His healing is largely effected by his own act of rebellion and later, by the words of Jesus. There is an interesting exchange between Bartimaeus and the people around him: “When he heard that it was Jesus of Nazareth, he began to shout and to say, ‘Son of David, Jesus, have pity on me.’ And many of them scolded him and told him to keep quiet, but he only shouted all the louder…”

The various persons today who have lost their agency, those who have been left sitting at the side of the road, must overcome serious obstacles in order to emerge out of the situation in which they are trapped and helpless. These obstacles are like the voices which ‘scold them and tell them to keep quiet.’ For example, people may be badly treated in some store, they may have bought faulty merchandise or been denied some service and the management refuses to listen, a friend of mine once had his daughter work for a business place and at the end of three weeks, they refused to pay the young woman. Every once in a while, however, people manage to rebel against the situation that oppresses them and resist the crowd ‘shouting all the louder…Son of David, Jesus, have pity on me!’
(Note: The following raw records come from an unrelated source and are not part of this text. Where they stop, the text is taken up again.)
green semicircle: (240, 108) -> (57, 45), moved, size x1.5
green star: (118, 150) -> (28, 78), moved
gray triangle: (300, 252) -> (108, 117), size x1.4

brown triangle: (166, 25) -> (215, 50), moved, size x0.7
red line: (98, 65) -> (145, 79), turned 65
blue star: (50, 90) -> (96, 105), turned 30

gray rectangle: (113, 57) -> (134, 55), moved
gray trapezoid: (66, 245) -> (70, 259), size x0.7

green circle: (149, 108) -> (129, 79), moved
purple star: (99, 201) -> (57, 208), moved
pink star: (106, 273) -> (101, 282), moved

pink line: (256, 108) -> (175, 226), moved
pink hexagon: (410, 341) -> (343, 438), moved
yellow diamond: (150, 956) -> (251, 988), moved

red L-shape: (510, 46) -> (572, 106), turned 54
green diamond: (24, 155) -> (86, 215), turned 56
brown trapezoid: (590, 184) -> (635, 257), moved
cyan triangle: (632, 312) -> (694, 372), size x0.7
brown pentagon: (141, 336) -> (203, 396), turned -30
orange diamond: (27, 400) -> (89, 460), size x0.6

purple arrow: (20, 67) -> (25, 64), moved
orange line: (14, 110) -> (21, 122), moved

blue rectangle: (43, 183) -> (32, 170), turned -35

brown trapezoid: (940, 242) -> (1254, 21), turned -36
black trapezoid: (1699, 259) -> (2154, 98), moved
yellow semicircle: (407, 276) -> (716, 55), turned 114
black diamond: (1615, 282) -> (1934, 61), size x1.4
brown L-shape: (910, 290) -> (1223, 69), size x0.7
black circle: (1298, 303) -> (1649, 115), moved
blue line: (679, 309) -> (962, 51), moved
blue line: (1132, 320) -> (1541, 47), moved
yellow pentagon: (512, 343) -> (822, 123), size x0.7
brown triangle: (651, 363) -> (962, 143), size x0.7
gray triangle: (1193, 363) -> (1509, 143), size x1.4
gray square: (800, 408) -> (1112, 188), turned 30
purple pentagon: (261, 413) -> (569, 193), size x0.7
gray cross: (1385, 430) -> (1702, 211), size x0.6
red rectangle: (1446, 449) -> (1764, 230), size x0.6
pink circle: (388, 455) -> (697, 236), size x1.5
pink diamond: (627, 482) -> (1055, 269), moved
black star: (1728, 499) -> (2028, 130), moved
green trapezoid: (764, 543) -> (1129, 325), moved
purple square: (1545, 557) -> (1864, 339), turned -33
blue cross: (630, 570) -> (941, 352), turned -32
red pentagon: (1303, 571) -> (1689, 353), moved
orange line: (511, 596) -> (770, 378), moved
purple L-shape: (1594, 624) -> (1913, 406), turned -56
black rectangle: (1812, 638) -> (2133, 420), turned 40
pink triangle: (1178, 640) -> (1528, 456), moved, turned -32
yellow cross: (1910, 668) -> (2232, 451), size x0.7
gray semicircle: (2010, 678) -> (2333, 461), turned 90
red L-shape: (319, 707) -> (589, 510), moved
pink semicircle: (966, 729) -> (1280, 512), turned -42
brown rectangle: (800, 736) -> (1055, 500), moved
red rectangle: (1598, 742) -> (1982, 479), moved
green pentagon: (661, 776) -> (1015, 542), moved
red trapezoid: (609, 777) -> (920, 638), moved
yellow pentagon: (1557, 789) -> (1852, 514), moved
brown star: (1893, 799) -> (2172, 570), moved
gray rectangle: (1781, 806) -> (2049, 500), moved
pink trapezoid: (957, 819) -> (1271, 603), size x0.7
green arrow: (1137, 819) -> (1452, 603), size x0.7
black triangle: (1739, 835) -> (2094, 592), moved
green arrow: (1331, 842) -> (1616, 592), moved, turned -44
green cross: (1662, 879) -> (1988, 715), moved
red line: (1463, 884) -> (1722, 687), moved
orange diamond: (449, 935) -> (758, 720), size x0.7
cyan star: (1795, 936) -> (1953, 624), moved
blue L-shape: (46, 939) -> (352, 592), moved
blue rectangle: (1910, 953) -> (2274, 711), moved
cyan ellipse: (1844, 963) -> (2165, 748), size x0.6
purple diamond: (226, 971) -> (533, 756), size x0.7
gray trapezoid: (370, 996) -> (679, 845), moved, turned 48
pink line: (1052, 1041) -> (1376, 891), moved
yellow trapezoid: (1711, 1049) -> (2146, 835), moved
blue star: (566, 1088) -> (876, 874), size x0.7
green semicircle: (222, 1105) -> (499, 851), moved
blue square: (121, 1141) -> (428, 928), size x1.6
Going back to my earlier examples, the voices may come from the norms of the society itself. In Caribbean society it is not considered socially acceptable to ‘make a scene’ in public. Most people would be too ashamed. In Trinidad, with its slavery past, this would be labeled ‘ol’ nigger behaviour’. Yet, the rude, impolite people that ‘made noise’ like Bartimaeus, are precisely the ones who create social advances for society. We think here of Trade unionists – people like the late T.U.B. Butler or before him social activists like Captain Arthur Andrew Cipriani, who refused to accept that West Indians, labourers, were created simply to be ‘hewers of wood and drawers of water.’ These were the people who began the modern Trade Union movement or the independence movement here in Trinidad.

Here is a story of my own where I had to struggle with those voices that told me to ‘keep quiet’ and to ‘behave myself’. I had just moved from the countryside to the capital in Haiti and I was invited by a senior confrere of mine to go to a dance recital somewhere in Port-au-Prince. When we got there, we discovered that too many tickets had been sold. My confrere was offered one of the few remaining seats while I was ushered to sit on the ground. I immediately left the theatre and returned home and soon as I got there penned a letter to the producers in French and in Creole demanding my money back. It was a socially risky move for me – especially as a foreigner and a young priest, but I was quite upset by the incident. Well, my superior, instead of scolding me, congratulated me for standing up for myself. Not only did the producer refund my money but he paid me “three times” the price of an admission ticket! For me this was an important occasion, when I discovered my own ‘agency’, when I refused to be cowed by those voices telling me to be polite and submissive.